Sanchez vs COA, GR No.
127545, April 23, 2008
Facts:
The case "Sanchez v. Commission on Audit" involves petitioners Andres Sanchez,
Leonardo D. Regala, Rafael D. Barata, Norma Agbayani, and Cesar N. Sarino.
The petitioners contested a decision by the Commission on Audit (COA) disallowing the
transfer of P600,000.00 from the Department of Interior and Local Government (DILG)
to the Office of the President (OP).
The funds were originally appropriated for the DILG's Capability Building Program
under Republic Act No. 7180 (R.A. 7180), the General Appropriations Act of 1992.
The transfer was intended to cover the operational expenses of an ad hoc task force
created to implement local autonomy under the Local Government Code of 1991.
COA disallowed the transfer due to the absence of a legal basis for the task force to claim
payment through the DILG, non-compliance with the special provisions of R.A. 7180,
and lack of proper liquidation of the cash advances.

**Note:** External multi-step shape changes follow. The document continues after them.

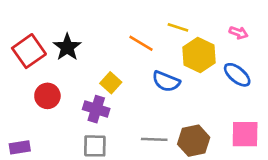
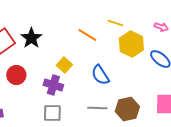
blue semicircle: (166, 81) -> (100, 75), moved, turned 35

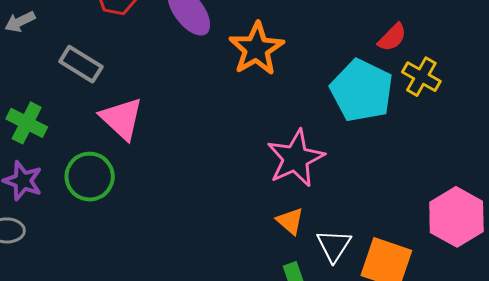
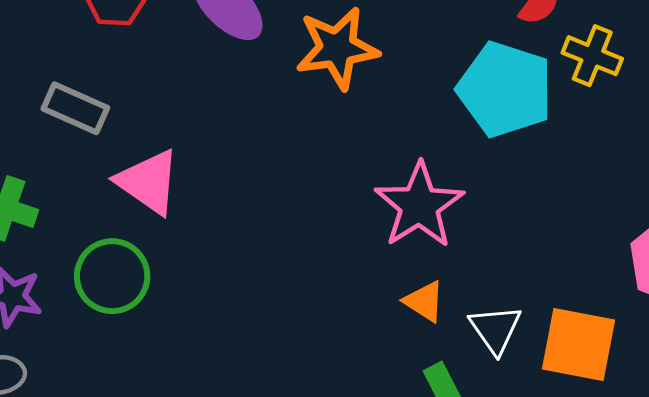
orange star: (256, 49) -> (337, 48), turned 30

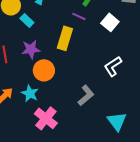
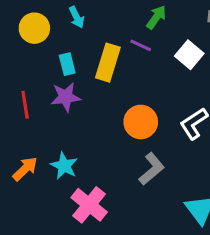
cyan rectangle: (27, 20) -> (67, 64), moved, turned 32
yellow rectangle: (65, 38) -> (108, 63), moved
orange circle: (44, 70) -> (141, 122), moved

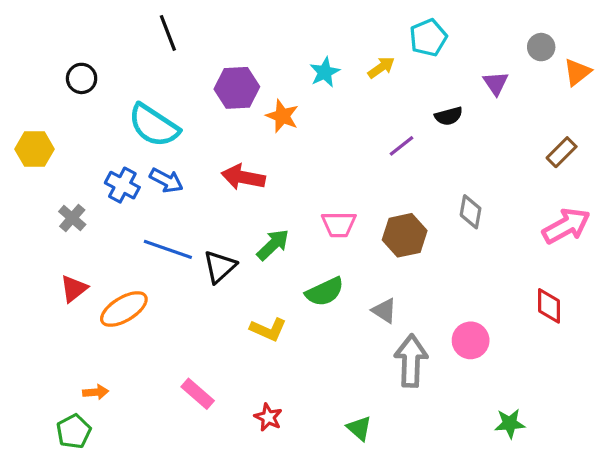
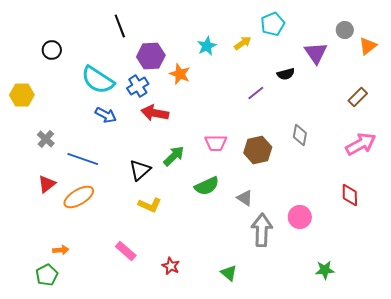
black line: (168, 33) -> (120, 26), moved
purple triangle: (496, 83) -> (316, 53), size x1.4
blue cross: (122, 185) -> (138, 86), moved, turned 30
blue line: (168, 249) -> (83, 159), moved
yellow L-shape: (268, 329) -> (150, 205), moved

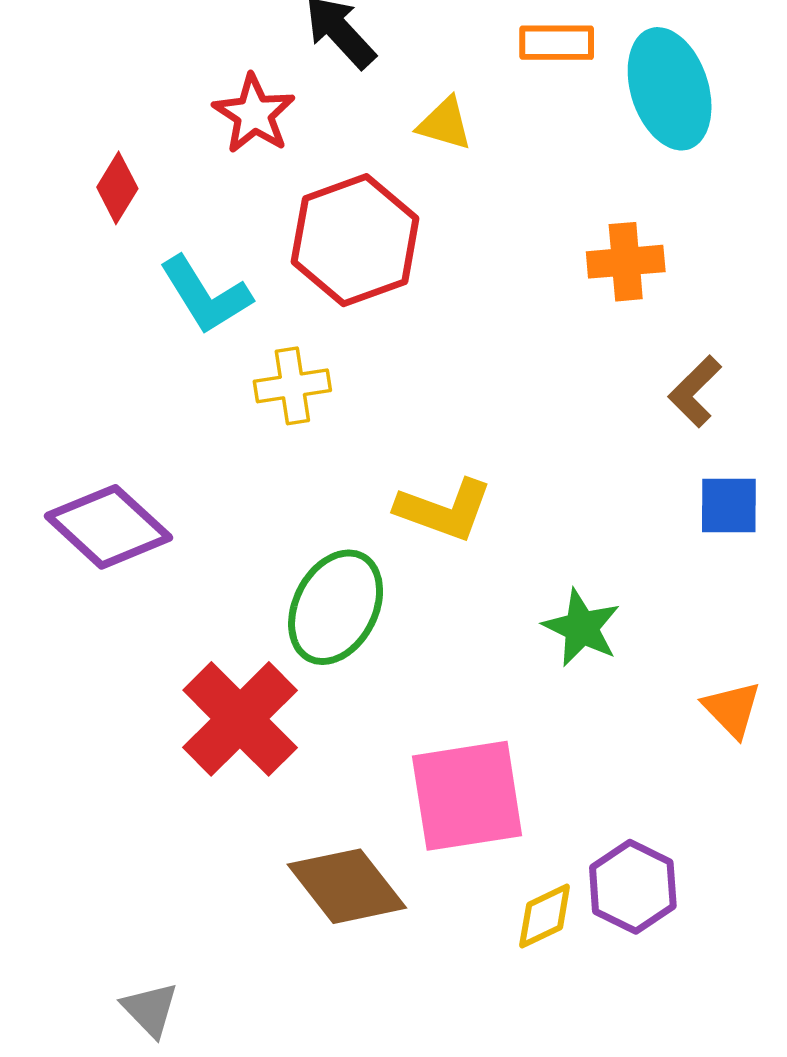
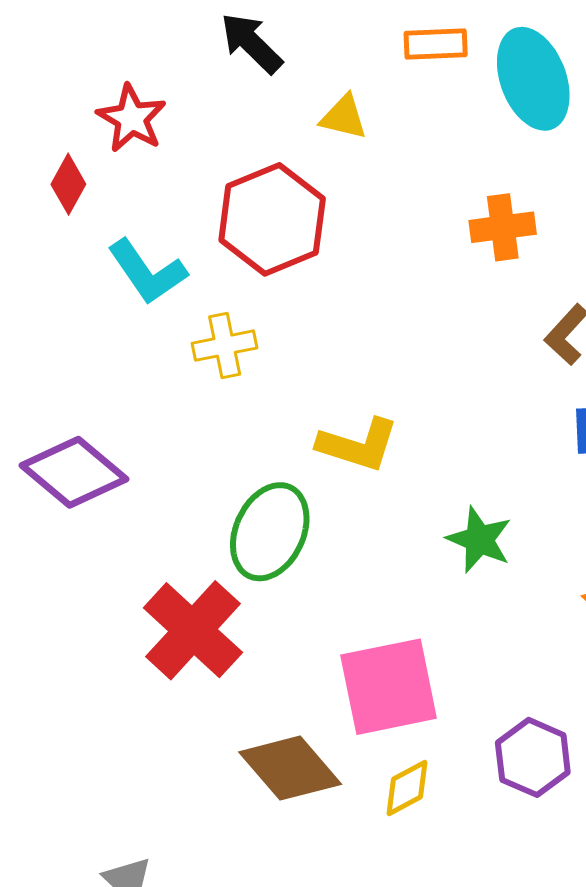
red star: (254, 114) -> (132, 118), moved
yellow diamond: (545, 916) -> (407, 788), moved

Petitioners argued that the transfer was for a public purpose and within the executive
branch's authority.
COA maintained that the transfer violated the law and held the petitioners jointly and
severally liable for the disallowed amount.
Issue:
1. Is there a legal basis for the transfer of funds from the DILG's Capability Building
Program Fund to the Office of the President?
2. Were the conditions or requisites for the transfer of funds under the applicable law
present in this case?
3. Is the Capability Building Program Fund a trust fund, a special fund, a trust receipt, or a
regular appropriation?
4. Is the disallowance by the Commission on Audit valid?
Ruling:
The Supreme Court dismissed the petition and affirmed the COA's decision.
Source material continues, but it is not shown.